Copy out exactly the lines from the line containing "IKEA, Persiapkan Anak" to the end of the listing.
*****
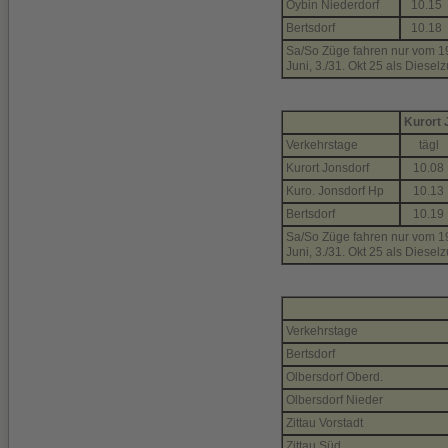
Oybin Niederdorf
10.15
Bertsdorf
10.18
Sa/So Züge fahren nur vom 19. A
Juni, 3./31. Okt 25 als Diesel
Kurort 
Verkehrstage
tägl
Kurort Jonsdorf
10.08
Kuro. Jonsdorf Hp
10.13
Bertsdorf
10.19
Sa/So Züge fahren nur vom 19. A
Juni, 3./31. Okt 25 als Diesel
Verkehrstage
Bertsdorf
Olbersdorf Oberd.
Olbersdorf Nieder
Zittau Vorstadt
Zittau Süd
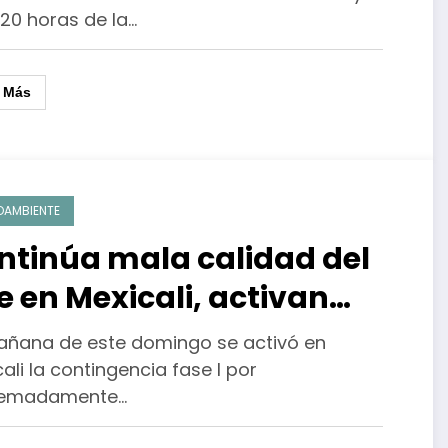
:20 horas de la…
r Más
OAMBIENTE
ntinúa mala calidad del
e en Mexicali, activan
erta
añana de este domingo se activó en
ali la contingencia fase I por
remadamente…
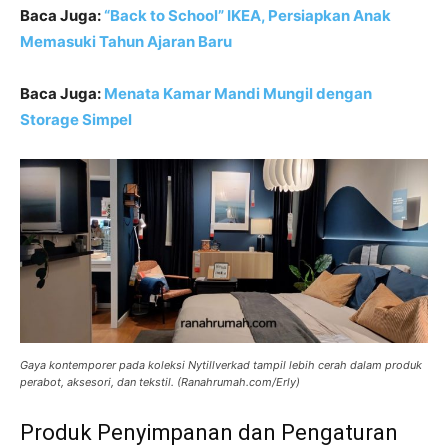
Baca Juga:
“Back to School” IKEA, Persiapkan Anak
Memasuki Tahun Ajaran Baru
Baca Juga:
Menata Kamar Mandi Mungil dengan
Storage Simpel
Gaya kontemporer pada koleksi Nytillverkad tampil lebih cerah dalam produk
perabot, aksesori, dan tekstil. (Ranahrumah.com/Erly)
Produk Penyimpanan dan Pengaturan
*****
RESPONSE TO THIS TASK:
“Back to School” IKEA, Persiapkan Anak
Memasuki Tahun Ajaran Baru
Baca Juga:
Menata Kamar Mandi Mungil dengan
Storage Simpel
Gaya kontemporer pada koleksi Nytillverkad tampil lebih cerah dalam produk
perabot, aksesori, dan tekstil. (Ranahrumah.com/Erly)
Produk Penyimpanan dan Pengaturan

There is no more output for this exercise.